┌────────

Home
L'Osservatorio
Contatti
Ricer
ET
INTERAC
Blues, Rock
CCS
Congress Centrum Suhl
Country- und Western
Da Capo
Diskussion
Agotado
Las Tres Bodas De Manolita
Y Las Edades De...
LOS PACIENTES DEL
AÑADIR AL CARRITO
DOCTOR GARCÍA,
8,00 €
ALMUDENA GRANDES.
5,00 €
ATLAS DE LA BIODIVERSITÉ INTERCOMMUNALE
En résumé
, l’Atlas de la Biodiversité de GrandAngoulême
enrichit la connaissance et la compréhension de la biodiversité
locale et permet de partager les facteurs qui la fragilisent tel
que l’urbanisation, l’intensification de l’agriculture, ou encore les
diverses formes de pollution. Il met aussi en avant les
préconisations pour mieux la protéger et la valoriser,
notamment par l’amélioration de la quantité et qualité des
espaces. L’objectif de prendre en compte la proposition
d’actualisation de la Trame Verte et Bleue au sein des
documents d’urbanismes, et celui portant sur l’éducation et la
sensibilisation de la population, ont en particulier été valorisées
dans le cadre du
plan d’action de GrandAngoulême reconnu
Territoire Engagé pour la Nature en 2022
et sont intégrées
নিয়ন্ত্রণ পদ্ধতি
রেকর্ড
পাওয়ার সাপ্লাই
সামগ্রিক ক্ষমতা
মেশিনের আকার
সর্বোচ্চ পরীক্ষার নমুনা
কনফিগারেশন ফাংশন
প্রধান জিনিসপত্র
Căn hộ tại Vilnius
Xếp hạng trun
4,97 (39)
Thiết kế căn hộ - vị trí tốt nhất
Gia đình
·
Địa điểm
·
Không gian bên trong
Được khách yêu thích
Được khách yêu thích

└────────

> Exercise prompt
Using the material above, find each line that holds "GrandAngoulême" and copy that line.

> Written response
, l’Atlas de la Biodiversité de GrandAngoulême
plan d’action de GrandAngoulême reconnu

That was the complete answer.